From 78% to 97%: Making a 1.2B Model Actually Work

Small language models are stubborn. They know what you want. They just won't do it.

I spent a weekend fighting with a 1.2 billion parameter model, trying to get it to pick the right tool for the job. Weather question? Use Lookup. Math question? Use Calculate. Memory question? Use Remember.

Simple. Except my model was right 78% of the time. That's a failing grade.

Here's how I got it to 97%.

The Setup

I'm building a voice-operated AI keyboard that runs entirely on a Raspberry Pi 5. No cloud. Everything local. Part of it is a "thinking mode" where the AI can use tools — search the web, do math, recall past conversations.

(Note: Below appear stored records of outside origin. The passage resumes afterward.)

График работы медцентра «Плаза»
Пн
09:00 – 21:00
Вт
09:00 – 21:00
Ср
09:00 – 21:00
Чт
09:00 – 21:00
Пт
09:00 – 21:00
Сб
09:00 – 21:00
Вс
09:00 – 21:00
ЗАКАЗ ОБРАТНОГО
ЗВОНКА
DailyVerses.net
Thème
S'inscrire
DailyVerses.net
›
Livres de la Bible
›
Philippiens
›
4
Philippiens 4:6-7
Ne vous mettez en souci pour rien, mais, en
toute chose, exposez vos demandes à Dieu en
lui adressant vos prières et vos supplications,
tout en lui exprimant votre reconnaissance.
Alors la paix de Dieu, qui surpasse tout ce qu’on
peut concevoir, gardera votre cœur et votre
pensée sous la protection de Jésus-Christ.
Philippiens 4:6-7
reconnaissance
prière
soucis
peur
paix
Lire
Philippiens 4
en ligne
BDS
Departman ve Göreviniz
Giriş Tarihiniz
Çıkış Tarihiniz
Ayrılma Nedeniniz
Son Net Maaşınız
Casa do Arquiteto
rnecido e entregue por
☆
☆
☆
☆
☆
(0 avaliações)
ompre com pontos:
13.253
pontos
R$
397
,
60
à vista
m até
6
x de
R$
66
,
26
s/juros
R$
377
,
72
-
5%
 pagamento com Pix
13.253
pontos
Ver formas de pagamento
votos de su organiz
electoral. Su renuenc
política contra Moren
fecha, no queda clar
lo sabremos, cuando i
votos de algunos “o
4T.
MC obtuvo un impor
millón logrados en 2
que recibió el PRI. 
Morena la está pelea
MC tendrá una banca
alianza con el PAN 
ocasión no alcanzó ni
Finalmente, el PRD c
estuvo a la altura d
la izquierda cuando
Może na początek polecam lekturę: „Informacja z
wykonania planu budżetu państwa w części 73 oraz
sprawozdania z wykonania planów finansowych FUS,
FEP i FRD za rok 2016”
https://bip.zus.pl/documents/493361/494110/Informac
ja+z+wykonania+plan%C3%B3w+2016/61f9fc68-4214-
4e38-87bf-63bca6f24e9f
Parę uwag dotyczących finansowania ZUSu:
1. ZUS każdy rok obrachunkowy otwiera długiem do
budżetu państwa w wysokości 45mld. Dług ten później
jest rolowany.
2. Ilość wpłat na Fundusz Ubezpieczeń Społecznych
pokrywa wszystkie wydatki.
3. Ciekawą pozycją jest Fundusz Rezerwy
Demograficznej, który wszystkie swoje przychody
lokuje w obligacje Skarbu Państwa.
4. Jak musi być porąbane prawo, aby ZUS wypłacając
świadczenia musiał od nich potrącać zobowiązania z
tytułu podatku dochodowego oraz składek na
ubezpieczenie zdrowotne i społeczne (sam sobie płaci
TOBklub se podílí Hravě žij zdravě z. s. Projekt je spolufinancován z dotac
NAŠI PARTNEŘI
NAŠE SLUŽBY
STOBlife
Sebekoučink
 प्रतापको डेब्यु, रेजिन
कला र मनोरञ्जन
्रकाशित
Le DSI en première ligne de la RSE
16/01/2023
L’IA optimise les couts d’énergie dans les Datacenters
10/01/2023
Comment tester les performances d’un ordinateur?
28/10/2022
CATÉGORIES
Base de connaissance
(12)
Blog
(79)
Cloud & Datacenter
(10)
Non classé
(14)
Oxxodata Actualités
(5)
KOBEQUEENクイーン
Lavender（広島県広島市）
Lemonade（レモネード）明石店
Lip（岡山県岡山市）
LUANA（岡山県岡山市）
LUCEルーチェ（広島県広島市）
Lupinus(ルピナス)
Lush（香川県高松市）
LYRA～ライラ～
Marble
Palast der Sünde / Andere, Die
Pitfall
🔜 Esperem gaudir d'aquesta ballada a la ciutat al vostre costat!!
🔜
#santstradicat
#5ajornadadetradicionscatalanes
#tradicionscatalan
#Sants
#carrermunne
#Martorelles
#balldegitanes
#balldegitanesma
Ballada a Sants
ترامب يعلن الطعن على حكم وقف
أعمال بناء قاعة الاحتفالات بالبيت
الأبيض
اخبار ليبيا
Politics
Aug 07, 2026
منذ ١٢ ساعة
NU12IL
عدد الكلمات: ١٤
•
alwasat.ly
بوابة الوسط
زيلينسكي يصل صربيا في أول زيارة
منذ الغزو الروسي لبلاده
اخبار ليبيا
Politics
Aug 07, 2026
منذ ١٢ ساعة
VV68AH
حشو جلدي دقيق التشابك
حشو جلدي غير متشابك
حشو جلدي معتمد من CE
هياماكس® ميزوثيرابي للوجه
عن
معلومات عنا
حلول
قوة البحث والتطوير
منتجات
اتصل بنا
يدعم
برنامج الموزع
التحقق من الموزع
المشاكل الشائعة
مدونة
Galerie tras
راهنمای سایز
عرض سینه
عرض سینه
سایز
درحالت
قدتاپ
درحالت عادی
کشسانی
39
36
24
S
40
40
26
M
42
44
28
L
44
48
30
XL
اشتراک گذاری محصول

The model is LFM2.5-1.2B-Instruct from Liquid AI. It's part of their LFM2.5 family — models designed to run on-device under tight memory and latency budgets. 1.17B parameters, 32K context window, trained on 28 trillion tokens. The whole thing fits in under 1GB quantized (Q4_0), which is critical when you're sharing RAM with Whisper on a 4GB Pi. Liquid also offers a Thinking variant built for chain-of-thought reasoning and tool use, but for this post we're working with the Instruct model.

The architecture is simple:

Planner generates a plan with tool calls
Worker executes the tools
Solver synthesizes the answer

The Planner's job is routing. User asks "what's 15% of 847?" → Planner outputs Calculate(expr="15% of 847"). User asks "what's the weather?" → Planner outputs Lookup(query="weather").

I built a test suite with 40 queries. 10 per tool category. Ranging from easy ("what is 7 times 8?") to hard ("compound interest on $1000 at 5% for 3 years").

First run: 78%.

What Went Wrong

I started with technical tool names:

SearchMemory - search past conversations
Python - execute calculations
WebAnswer - search the web
Fetch - read a URL

The model kept confusing them. "What did we talk about yesterday?" would route to WebAnswer. "Calculate my age" would sometimes hit SearchMemory.

Looking at the failures, I noticed a pattern. The model understood what to do. It just picked the wrong label.

Fix 1: Rename Everything

Small models learn from how humans talk. We don't say "please SearchMemory for our last conversation." We say "do you remember what we discussed?"

So I renamed the tools:

SearchMemory → Remember
Python → Calculate
WebAnswer + Fetch → Lookup (merged into one)

That's it. Same functionality. Different names.

Result: 78% → 86%.

Eight points from renaming. The model was already trying to use human words - I just had to meet it halfway.

Fix 2: The Calibration Line

I was still getting waste. The model would over-plan. Simple weather question? It would output three tools when one would do.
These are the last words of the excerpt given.